> [WHAT TO WORK ON] Give the records below again in full, exactly as written, but without any images.

---------- MATERIAL SHOWN ----------

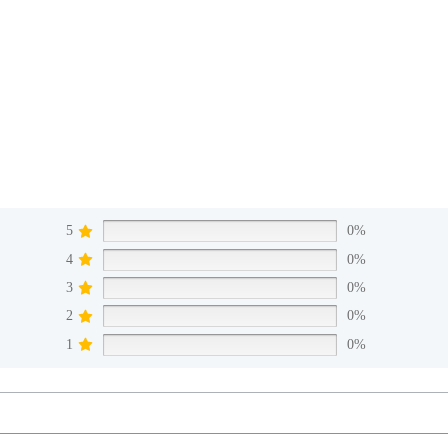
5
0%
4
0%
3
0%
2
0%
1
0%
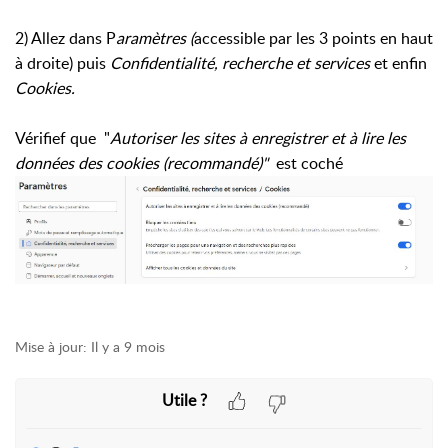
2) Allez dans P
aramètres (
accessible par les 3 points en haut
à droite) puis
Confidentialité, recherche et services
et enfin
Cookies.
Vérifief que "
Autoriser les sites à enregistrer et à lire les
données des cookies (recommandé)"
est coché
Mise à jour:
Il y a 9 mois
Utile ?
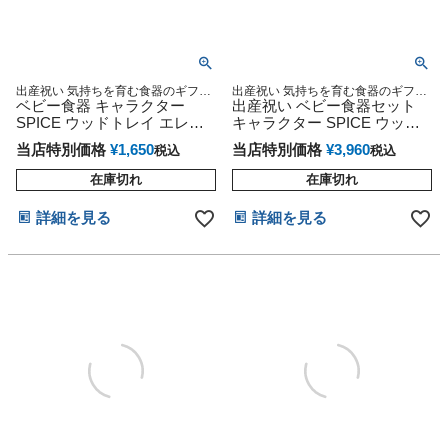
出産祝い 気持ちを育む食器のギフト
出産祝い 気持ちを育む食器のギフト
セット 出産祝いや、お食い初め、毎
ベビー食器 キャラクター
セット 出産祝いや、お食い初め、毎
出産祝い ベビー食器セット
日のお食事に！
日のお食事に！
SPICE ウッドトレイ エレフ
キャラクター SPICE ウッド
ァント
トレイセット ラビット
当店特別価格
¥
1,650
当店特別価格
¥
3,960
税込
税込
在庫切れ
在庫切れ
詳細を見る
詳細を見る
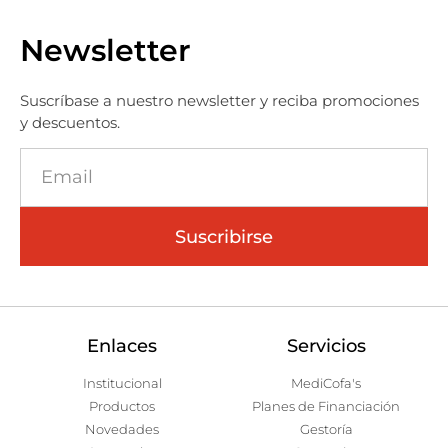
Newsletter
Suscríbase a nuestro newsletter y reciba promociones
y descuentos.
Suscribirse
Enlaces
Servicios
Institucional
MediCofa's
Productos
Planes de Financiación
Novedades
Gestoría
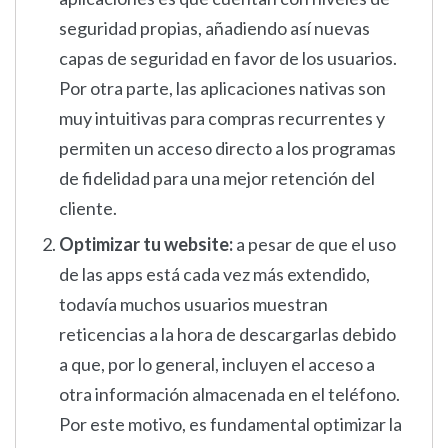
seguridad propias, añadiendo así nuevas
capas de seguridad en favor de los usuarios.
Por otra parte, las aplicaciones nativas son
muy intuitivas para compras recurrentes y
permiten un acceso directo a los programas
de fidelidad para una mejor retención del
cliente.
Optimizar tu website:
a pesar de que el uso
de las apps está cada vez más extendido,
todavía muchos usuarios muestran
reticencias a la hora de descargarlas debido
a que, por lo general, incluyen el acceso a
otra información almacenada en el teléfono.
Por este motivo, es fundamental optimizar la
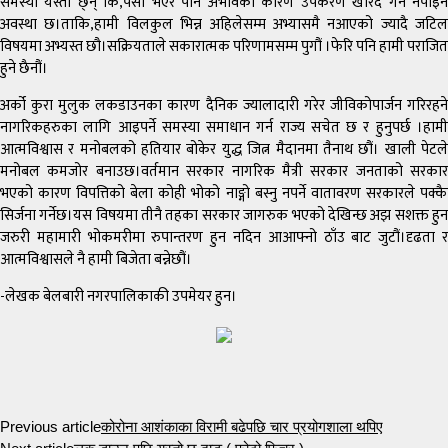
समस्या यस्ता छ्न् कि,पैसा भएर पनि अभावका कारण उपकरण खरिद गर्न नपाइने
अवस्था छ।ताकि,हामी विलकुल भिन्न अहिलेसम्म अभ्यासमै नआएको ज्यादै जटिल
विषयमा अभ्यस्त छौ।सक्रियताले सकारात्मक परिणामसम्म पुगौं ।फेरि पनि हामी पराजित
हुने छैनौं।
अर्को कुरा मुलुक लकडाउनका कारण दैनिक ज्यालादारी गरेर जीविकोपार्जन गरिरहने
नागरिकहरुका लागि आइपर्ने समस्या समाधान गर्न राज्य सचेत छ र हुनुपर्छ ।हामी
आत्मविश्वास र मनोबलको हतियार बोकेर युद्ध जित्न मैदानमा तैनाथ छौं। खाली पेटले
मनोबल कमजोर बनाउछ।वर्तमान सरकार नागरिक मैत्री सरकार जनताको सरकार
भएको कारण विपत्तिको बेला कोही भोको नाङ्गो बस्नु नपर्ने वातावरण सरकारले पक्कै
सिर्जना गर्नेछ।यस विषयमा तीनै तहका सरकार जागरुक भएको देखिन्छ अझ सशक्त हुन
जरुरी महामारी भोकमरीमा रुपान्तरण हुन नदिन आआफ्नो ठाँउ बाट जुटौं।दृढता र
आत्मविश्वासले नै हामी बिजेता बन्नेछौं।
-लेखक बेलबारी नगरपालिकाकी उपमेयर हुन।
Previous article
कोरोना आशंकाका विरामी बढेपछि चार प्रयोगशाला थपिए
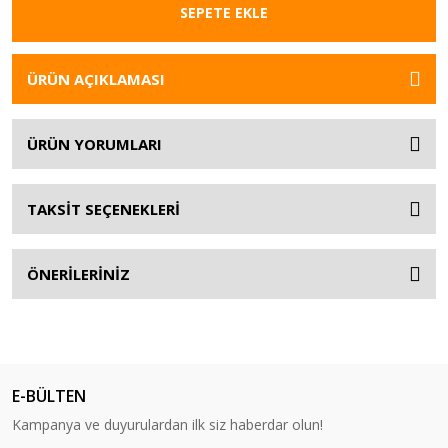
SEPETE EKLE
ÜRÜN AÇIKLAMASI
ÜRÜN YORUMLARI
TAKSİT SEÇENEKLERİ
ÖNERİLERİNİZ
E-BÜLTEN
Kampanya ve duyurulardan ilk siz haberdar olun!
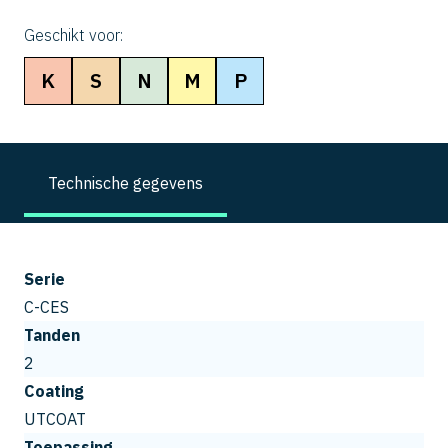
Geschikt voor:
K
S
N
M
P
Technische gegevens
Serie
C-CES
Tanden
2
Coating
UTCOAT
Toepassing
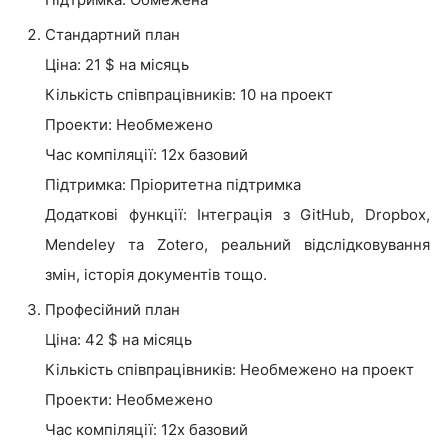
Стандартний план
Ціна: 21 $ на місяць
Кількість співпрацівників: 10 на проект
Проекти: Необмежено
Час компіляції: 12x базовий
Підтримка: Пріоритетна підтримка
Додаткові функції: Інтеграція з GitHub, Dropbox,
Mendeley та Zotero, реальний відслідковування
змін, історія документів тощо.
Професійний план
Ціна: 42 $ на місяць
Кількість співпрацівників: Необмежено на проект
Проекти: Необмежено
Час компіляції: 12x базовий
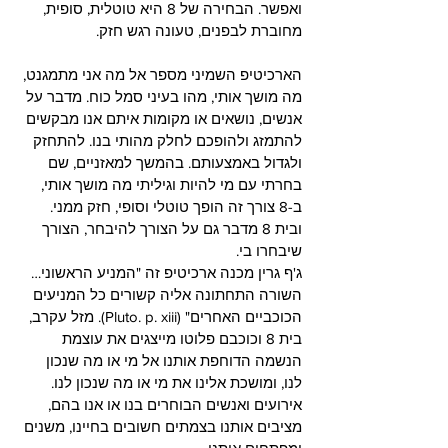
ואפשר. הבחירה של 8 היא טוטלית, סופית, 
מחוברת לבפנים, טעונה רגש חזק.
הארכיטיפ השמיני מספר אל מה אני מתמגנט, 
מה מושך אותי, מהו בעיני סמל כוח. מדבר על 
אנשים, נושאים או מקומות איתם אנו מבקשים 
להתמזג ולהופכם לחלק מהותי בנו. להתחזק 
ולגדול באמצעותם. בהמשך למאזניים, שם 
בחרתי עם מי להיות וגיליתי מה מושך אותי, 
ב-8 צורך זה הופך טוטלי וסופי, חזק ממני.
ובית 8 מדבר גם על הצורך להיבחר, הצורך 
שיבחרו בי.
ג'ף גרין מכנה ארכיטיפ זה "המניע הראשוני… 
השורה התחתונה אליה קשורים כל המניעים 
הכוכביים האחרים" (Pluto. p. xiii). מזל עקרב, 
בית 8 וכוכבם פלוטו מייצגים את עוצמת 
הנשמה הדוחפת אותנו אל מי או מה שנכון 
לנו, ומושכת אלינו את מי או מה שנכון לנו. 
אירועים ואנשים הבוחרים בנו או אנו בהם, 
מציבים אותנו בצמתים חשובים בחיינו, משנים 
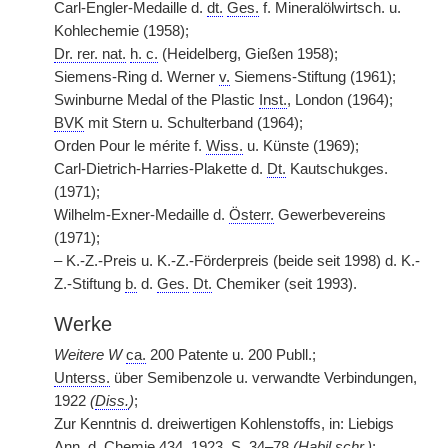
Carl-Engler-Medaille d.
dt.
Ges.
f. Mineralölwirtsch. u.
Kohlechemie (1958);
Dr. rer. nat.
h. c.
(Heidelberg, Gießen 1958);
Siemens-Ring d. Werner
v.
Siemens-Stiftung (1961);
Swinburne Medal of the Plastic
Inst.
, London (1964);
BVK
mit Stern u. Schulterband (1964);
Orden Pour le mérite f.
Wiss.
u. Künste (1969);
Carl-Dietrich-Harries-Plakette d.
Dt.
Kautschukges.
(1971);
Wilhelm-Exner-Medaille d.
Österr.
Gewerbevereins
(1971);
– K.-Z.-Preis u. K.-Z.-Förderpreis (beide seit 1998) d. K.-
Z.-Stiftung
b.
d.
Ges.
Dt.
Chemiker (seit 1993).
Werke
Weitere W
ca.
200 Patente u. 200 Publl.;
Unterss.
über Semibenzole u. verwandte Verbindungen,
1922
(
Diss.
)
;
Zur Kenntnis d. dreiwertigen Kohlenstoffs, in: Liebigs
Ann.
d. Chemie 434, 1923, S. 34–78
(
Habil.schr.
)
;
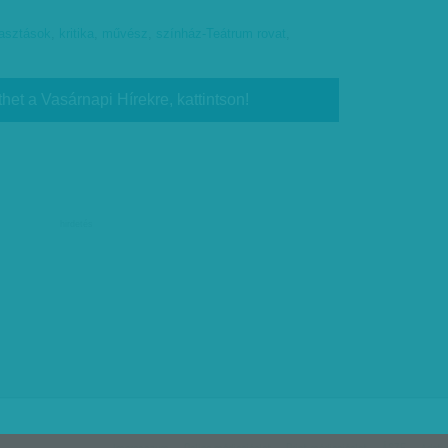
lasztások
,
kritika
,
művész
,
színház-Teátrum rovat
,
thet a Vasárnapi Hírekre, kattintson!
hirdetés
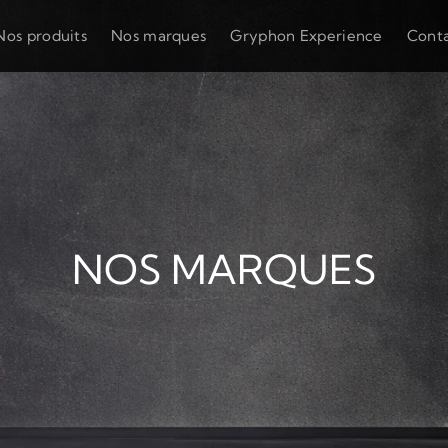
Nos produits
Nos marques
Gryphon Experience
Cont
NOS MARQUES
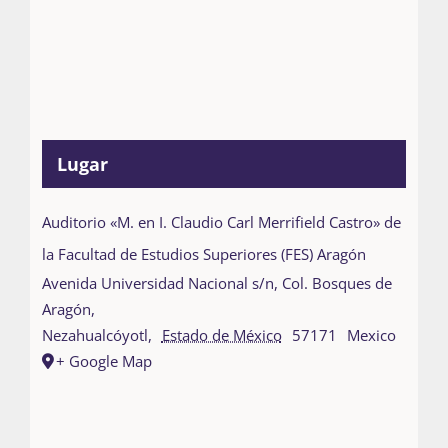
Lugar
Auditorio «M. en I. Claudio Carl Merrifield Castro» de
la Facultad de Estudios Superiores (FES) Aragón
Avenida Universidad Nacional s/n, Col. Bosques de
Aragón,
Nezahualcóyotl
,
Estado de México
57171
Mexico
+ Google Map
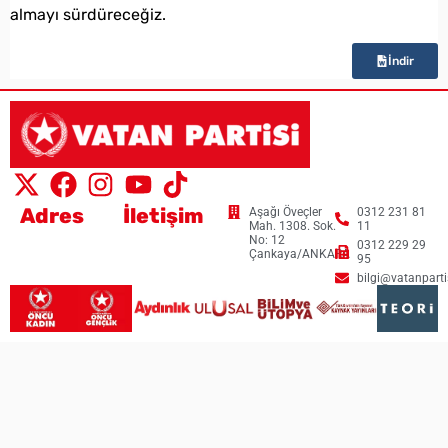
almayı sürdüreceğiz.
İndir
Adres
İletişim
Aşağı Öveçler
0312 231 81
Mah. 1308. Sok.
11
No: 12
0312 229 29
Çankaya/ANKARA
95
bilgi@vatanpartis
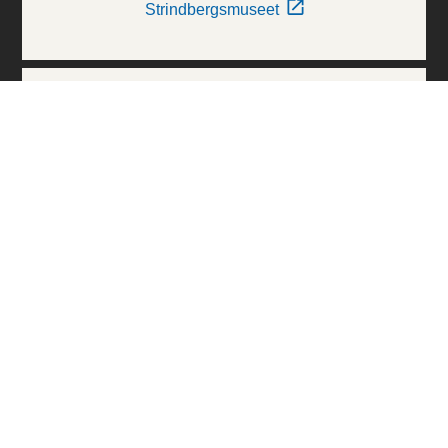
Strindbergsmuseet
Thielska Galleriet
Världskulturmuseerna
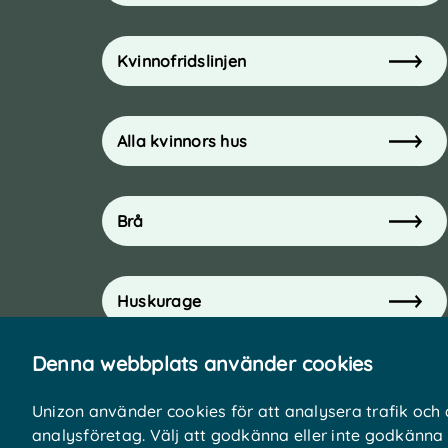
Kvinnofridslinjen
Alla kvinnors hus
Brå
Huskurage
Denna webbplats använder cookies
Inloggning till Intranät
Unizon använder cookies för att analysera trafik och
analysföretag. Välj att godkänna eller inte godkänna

----------

> [TASK RESPONSE]
5
0%
4
0%
3
0%
2
0%
1
0%
2) Allez dans P
aramètres (
accessible par les 3 points en haut
à droite) puis
Confidentialité, recherche et services
et enfin
Cookies.
Vérifief que "
Autoriser les sites à enregistrer et à lire les
données des cookies (recommandé)"
est coché
Mise à jour:
Il y a 9 mois
Utile ?
出産祝い 気持ちを育む食器のギフト
出産祝い 気持ちを育む食器のギフト
セット 出産祝いや、お食い初め、毎
ベビー食器 キャラクター
セット 出産祝いや、お食い初め、毎
出産祝い ベビー食器セット
日のお食事に！
日のお食事に！
SPICE ウッドトレイ エレフ
キャラクター SPICE ウッド
ァント
トレイセット ラビット
当店特別価格
¥
1,650
当店特別価格
¥
3,960
税込
税込
在庫切れ
在庫切れ
詳細を見る
詳細を見る
Newsletter
Suscríbase a nuestro newsletter y reciba promociones
y descuentos.
Suscribirse
Enlaces
Servicios
Institucional
MediCofa's
Productos
Planes de Financiación
Novedades
Gestoría
seguridad propias, añadiendo así nuevas
capas de seguridad en favor de los usuarios.
Por otra parte, las aplicaciones nativas son
muy intuitivas para compras recurrentes y
permiten un acceso directo a los programas
de fidelidad para una mejor retención del
cliente.
Optimizar tu website:
a pesar de que el uso
de las apps está cada vez más extendido,
todavía muchos usuarios muestran
reticencias a la hora de descargarlas debido
a que, por lo general, incluyen el acceso a
otra información almacenada en el teléfono.
Por este motivo, es fundamental optimizar la
समस्या यस्ता छ्न् कि,पैसा भएर पनि अभावका कारण उपकरण खरिद गर्न नपाइने
अवस्था छ।ताकि,हामी विलकुल भिन्न अहिलेसम्म अभ्यासमै नआएको ज्यादै जटिल
विषयमा अभ्यस्त छौ।सक्रियताले सकारात्मक परिणामसम्म पुगौं ।फेरि पनि हामी पराजित
हुने छैनौं।
अर्को कुरा मुलुक लकडाउनका कारण दैनिक ज्यालादारी गरेर जीविकोपार्जन गरिरहने
नागरिकहरुका लागि आइपर्ने समस्या समाधान गर्न राज्य सचेत छ र हुनुपर्छ ।हामी
आत्मविश्वास र मनोबलको हतियार बोकेर युद्ध जित्न मैदानमा तैनाथ छौं। खाली पेटले
मनोबल कमजोर बनाउछ।वर्तमान सरकार नागरिक मैत्री सरकार जनताको सरकार
भएको कारण विपत्तिको बेला कोही भोको नाङ्गो बस्नु नपर्ने वातावरण सरकारले पक्कै
सिर्जना गर्नेछ।यस विषयमा तीनै तहका सरकार जागरुक भएको देखिन्छ अझ सशक्त हुन
जरुरी महामारी भोकमरीमा रुपान्तरण हुन नदिन आआफ्नो ठाँउ बाट जुटौं।दृढता र
आत्मविश्वासले नै हामी बिजेता बन्नेछौं।
-लेखक बेलबारी नगरपालिकाकी उपमेयर हुन।
Previous article
कोरोना आशंकाका विरामी बढेपछि चार प्रयोगशाला थपिए
SEPETE EKLE
ÜRÜN AÇIKLAMASI
ÜRÜN YORUMLARI
TAKSİT SEÇENEKLERİ
ÖNERİLERİNİZ
E-BÜLTEN
Kampanya ve duyurulardan ilk siz haberdar olun!
Geschikt voor:
K
S
N
M
P
Technische gegevens
Serie
C-CES
Tanden
2
Coating
UTCOAT
Toepassing
Стандартний план
Ціна: 21 $ на місяць
Кількість співпрацівників: 10 на проект
Проекти: Необмежено
Час компіляції: 12x базовий
Підтримка: Пріоритетна підтримка
Додаткові функції: Інтеграція з GitHub, Dropbox,
Mendeley та Zotero, реальний відслідковування
змін, історія документів тощо.
Професійний план
Ціна: 42 $ на місяць
Кількість співпрацівників: Необмежено на проект
Проекти: Необмежено
Час компіляції: 12x базовий
ואפשר. הבחירה של 8 היא טוטלית, סופית, 
מחוברת לבפנים, טעונה רגש חזק.
הארכיטיפ השמיני מספר אל מה אני מתמגנט, 
מה מושך אותי, מהו בעיני סמל כוח. מדבר על 
אנשים, נושאים או מקומות איתם אנו מבקשים 
להתמזג ולהופכם לחלק מהותי בנו. להתחזק 
ולגדול באמצעותם. בהמשך למאזניים, שם 
בחרתי עם מי להיות וגיליתי מה מושך אותי, 
ב-8 צורך זה הופך טוטלי וסופי, חזק ממני.
ובית 8 מדבר גם על הצורך להיבחר, הצורך 
שיבחרו בי.
ג'ף גרין מכנה ארכיטיפ זה "המניע הראשוני… 
השורה התחתונה אליה קשורים כל המניעים 
הכוכביים האחרים" (Pluto. p. xiii). מזל עקרב, 
בית 8 וכוכבם פלוטו מייצגים את עוצמת 
הנשמה הדוחפת אותנו אל מי או מה שנכון 
לנו, ומושכת אלינו את מי או מה שנכון לנו. 
אירועים ואנשים הבוחרים בנו או אנו בהם, 
מציבים אותנו בצמתים חשובים בחיינו, משנים 
Carl-Engler-Medaille d.
dt.
Ges.
f. Mineralölwirtsch. u.
Kohlechemie (1958);
Dr. rer. nat.
h. c.
(Heidelberg, Gießen 1958);
Siemens-Ring d. Werner
v.
Siemens-Stiftung (1961);
Swinburne Medal of the Plastic
Inst.
, London (1964);
BVK
mit Stern u. Schulterband (1964);
Orden Pour le mérite f.
Wiss.
u. Künste (1969);
Carl-Dietrich-Harries-Plakette d.
Dt.
Kautschukges.
(1971);
Wilhelm-Exner-Medaille d.
Österr.
Gewerbevereins
(1971);
– K.-Z.-Preis u. K.-Z.-Förderpreis (beide seit 1998) d. K.-
Z.-Stiftung
b.
d.
Ges.
Dt.
Chemiker (seit 1993).
Werke
Weitere W
ca.
200 Patente u. 200 Publl.;
Unterss.
über Semibenzole u. verwandte Verbindungen,
1922
(
Diss.
)
;
Zur Kenntnis d. dreiwertigen Kohlenstoffs, in: Liebigs
Ann.
d. Chemie 434, 1923, S. 34–78
(
Habil.schr.
)
;
lasztások
,
kritika
,
művész
,
színház-Teátrum rovat
,
thet a Vasárnapi Hírekre, kattintson!
hirdetés
Nos produits
Nos marques
Gryphon Experience
Cont
NOS MARQUES
Lugar
Auditorio «M. en I. Claudio Carl Merrifield Castro» de
la Facultad de Estudios Superiores (FES) Aragón
Avenida Universidad Nacional s/n, Col. Bosques de
Aragón,
Nezahualcóyotl
,
Estado de México
57171
Mexico
+ Google Map
almayı sürdüreceğiz.
İndir
Adres
İletişim
Aşağı Öveçler
0312 231 81
Mah. 1308. Sok.
11
No: 12
0312 229 29
Çankaya/ANKARA
95
bilgi@vatanpartis
Strindbergsmuseet
Thielska Galleriet
Världskulturmuseerna
Kvinnofridslinjen
Alla kvinnors hus
Brå
Huskurage
Denna webbplats använder cookies
Inloggning till Intranät
Unizon använder cookies för att analysera trafik och
analysföretag. Välj att godkänna eller inte godkänna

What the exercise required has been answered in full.